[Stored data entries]

_ _ _ _ _

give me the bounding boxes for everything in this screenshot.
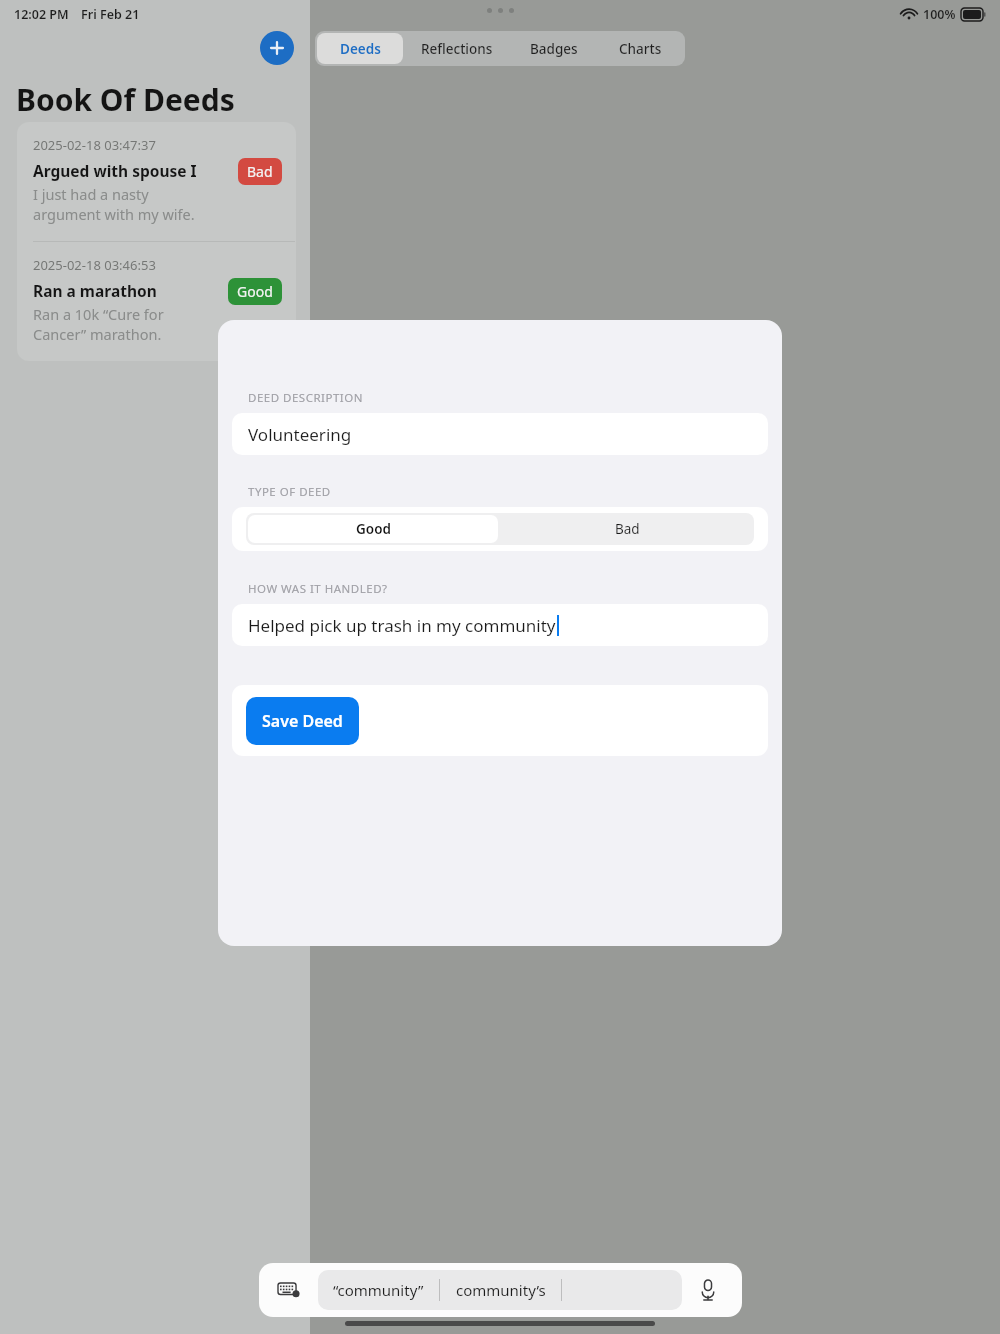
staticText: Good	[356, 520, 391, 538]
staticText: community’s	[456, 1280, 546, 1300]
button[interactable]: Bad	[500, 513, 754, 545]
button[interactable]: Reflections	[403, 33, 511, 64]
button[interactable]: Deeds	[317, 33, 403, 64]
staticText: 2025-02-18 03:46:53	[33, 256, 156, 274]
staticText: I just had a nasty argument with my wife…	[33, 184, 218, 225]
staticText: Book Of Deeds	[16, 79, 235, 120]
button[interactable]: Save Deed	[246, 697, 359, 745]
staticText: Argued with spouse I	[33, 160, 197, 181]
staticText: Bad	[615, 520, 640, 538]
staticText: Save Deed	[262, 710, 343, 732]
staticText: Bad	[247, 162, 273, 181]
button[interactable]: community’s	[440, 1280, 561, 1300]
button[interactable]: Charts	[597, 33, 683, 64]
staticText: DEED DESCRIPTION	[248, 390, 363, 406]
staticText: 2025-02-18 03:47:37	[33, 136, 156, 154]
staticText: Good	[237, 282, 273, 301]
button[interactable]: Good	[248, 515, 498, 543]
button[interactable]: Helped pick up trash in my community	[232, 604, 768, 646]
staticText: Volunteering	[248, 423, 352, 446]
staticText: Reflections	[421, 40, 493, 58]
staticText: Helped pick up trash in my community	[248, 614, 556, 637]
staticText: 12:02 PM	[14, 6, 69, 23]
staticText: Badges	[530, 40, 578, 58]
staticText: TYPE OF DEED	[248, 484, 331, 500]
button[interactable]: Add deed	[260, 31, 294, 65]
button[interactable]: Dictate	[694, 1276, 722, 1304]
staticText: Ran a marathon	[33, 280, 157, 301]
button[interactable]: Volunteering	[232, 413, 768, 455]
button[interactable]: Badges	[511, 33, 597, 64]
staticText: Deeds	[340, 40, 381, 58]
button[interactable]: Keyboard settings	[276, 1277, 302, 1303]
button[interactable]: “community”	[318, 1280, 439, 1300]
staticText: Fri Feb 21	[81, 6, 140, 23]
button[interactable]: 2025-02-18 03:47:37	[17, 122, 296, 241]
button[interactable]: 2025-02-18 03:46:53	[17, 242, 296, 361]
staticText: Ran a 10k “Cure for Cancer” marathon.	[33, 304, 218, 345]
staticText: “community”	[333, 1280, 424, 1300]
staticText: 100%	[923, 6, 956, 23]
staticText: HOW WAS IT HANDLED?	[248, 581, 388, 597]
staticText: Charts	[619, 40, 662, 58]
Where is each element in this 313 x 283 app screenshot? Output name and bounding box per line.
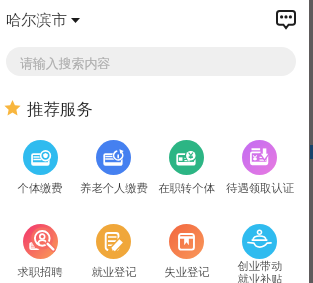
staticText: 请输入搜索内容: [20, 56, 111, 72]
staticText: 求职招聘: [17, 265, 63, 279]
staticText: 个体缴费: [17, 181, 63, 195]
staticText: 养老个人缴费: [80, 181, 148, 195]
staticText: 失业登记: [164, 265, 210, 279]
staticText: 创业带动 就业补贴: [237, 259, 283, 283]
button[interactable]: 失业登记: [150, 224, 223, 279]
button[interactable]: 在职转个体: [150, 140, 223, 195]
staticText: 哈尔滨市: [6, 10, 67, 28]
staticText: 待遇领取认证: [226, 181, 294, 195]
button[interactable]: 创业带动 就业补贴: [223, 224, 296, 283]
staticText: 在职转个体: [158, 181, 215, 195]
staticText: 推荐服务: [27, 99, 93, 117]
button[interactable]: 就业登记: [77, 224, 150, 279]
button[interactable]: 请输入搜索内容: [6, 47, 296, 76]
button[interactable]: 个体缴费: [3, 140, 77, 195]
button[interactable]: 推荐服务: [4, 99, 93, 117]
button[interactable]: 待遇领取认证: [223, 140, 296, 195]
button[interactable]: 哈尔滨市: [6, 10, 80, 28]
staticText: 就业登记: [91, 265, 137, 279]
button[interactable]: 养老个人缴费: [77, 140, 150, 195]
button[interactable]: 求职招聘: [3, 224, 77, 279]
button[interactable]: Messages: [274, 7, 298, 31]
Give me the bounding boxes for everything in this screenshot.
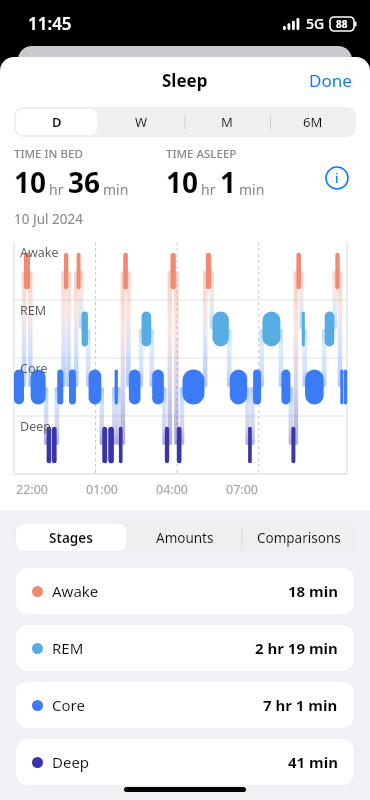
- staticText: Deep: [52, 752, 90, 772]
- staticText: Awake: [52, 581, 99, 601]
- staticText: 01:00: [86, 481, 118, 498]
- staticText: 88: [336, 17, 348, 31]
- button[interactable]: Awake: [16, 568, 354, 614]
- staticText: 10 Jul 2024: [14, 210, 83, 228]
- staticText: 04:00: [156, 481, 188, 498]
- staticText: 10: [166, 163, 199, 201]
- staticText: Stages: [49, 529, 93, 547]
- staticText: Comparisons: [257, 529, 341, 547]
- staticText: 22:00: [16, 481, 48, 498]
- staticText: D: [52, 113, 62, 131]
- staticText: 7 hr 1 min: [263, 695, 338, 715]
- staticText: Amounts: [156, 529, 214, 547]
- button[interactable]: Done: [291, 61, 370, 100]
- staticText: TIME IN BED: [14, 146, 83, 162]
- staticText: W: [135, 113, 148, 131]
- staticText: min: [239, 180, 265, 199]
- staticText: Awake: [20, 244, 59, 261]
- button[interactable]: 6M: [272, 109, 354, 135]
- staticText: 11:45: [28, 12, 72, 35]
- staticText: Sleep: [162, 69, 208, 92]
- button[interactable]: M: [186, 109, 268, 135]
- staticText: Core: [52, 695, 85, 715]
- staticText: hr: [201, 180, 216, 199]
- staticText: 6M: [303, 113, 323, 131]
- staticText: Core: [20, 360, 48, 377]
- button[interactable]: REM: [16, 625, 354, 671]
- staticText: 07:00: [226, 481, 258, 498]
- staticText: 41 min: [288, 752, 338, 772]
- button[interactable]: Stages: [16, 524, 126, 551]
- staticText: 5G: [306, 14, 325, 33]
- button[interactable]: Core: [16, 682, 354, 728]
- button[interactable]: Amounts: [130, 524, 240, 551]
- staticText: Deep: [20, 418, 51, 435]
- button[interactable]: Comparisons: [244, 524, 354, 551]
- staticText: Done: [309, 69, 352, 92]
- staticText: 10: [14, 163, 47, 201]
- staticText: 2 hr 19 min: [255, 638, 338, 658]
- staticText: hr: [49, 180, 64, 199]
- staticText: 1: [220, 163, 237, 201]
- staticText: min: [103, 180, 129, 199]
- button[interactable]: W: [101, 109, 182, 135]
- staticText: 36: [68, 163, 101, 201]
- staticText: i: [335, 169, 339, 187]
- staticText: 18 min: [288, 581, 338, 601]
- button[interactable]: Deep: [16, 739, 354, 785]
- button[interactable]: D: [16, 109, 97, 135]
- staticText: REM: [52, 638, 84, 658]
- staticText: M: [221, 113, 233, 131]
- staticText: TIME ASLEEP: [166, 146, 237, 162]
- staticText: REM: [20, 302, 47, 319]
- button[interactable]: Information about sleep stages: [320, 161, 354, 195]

_ _ _ _ _

● **Task objective**: The lines above that hold the word "bounding" are the ones to copy.

● **Task solution**:
give me the bounding boxes for everything in this screenshot.
Where is each element in this 313 x 283 app screenshot? Output name and bounding box per line.
Give me the bounding boxes for everything in this screenshot.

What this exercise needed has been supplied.